MetricDescriptionFunctionNotes
AccuracyFraction of correct predictionsaccuracy_score(y_true, y_pred)Good for balanced classes
PrecisionCorrect positive predictions / total predicted positivesprecision_score(y_true, y_pred)Use average param for multi-class
RecallCorrect positive predictions / total actual positivesrecall_score(y_true, y_pred)Use average param for multi-class
Confusion MatrixCounts of TP, FP, TN, FNconfusion_matrix(y_true, y_pred)Shows detailed error types

Key Takeaways

Use sklearn.metrics functions like accuracy_score, precision_score, recall_score, and confusion_matrix to evaluate classification models.
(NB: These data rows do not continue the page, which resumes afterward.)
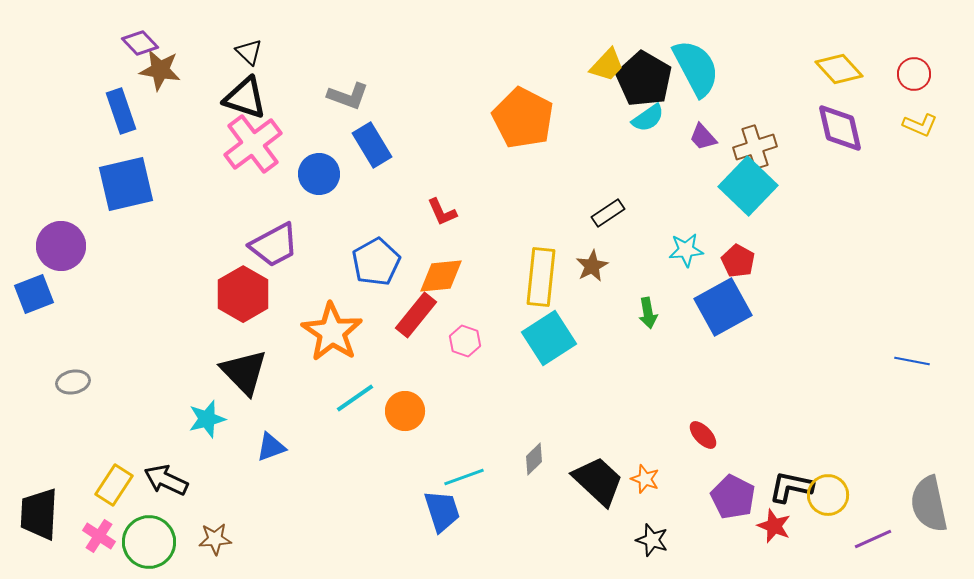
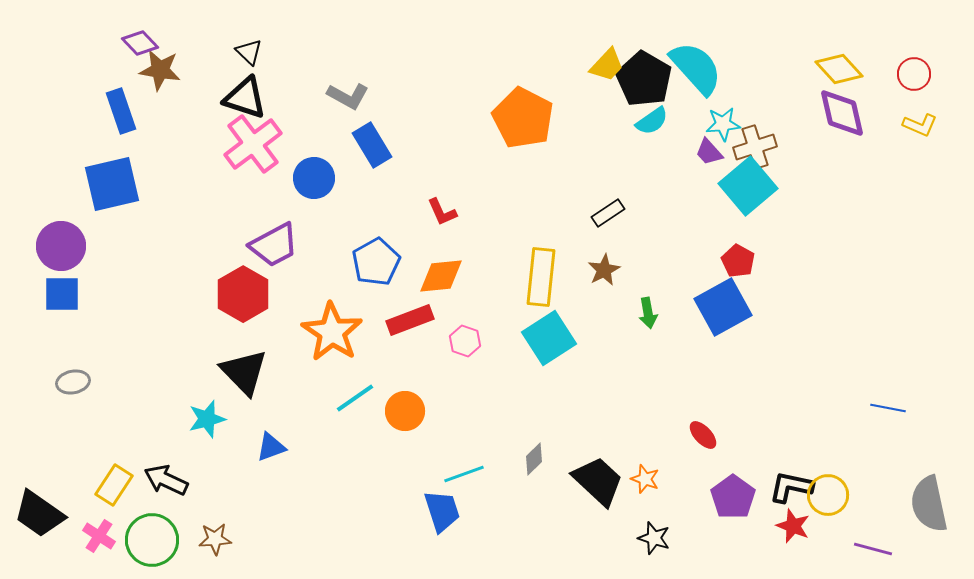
cyan semicircle at (696, 68): rotated 14 degrees counterclockwise
gray L-shape at (348, 96): rotated 9 degrees clockwise
cyan semicircle at (648, 118): moved 4 px right, 3 px down
purple diamond at (840, 128): moved 2 px right, 15 px up
purple trapezoid at (703, 137): moved 6 px right, 15 px down
blue circle at (319, 174): moved 5 px left, 4 px down
blue square at (126, 184): moved 14 px left
cyan square at (748, 186): rotated 6 degrees clockwise
cyan star at (686, 250): moved 37 px right, 126 px up
brown star at (592, 266): moved 12 px right, 4 px down
blue square at (34, 294): moved 28 px right; rotated 21 degrees clockwise
red rectangle at (416, 315): moved 6 px left, 5 px down; rotated 30 degrees clockwise
blue line at (912, 361): moved 24 px left, 47 px down
cyan line at (464, 477): moved 3 px up
purple pentagon at (733, 497): rotated 9 degrees clockwise
black trapezoid at (39, 514): rotated 58 degrees counterclockwise
red star at (774, 526): moved 19 px right
purple line at (873, 539): moved 10 px down; rotated 39 degrees clockwise
black star at (652, 540): moved 2 px right, 2 px up
green circle at (149, 542): moved 3 px right, 2 px up
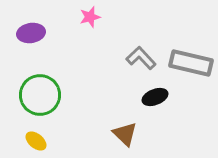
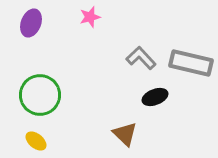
purple ellipse: moved 10 px up; rotated 60 degrees counterclockwise
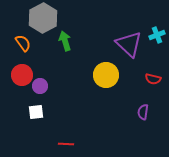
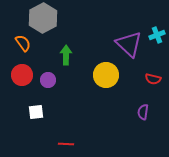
green arrow: moved 1 px right, 14 px down; rotated 18 degrees clockwise
purple circle: moved 8 px right, 6 px up
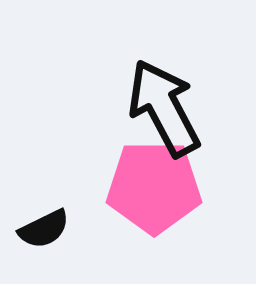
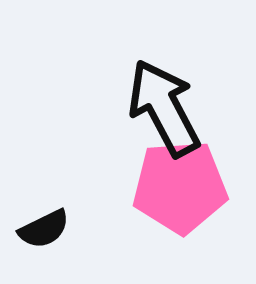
pink pentagon: moved 26 px right; rotated 4 degrees counterclockwise
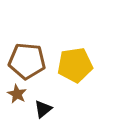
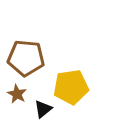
brown pentagon: moved 1 px left, 3 px up
yellow pentagon: moved 4 px left, 22 px down
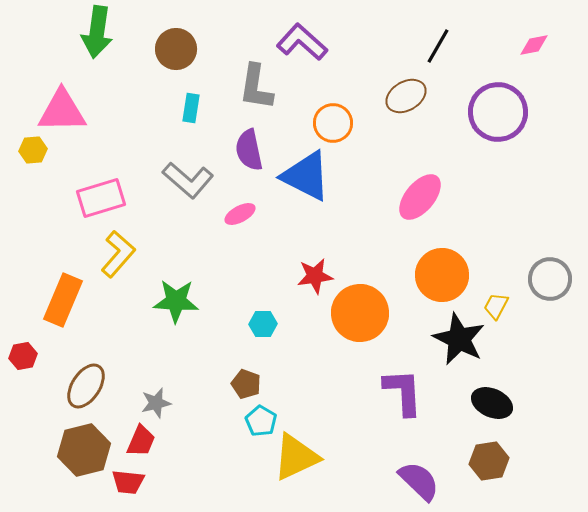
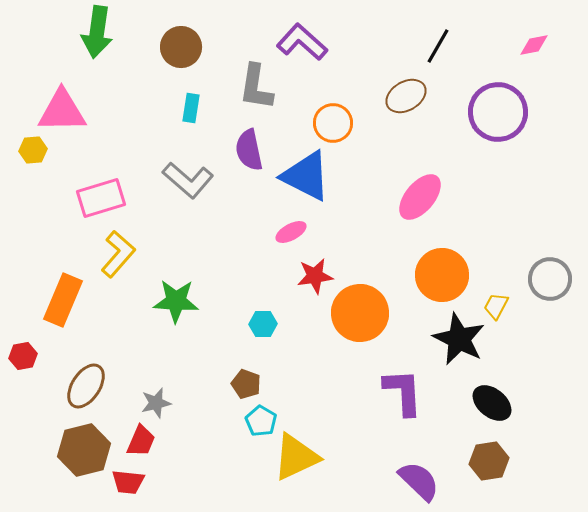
brown circle at (176, 49): moved 5 px right, 2 px up
pink ellipse at (240, 214): moved 51 px right, 18 px down
black ellipse at (492, 403): rotated 15 degrees clockwise
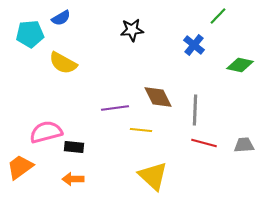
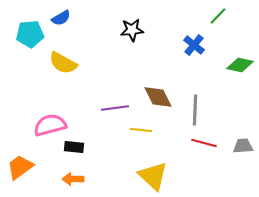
pink semicircle: moved 4 px right, 7 px up
gray trapezoid: moved 1 px left, 1 px down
Always evaluate on separate test data to get unbiased performance estimates.
Accuracy can be misleading on imbalanced datasets; consider precision and recall.
Specify the average parameter for precision and recall when working with multi-class classification.
Confusion matrix helps understand types of prediction errors in detail.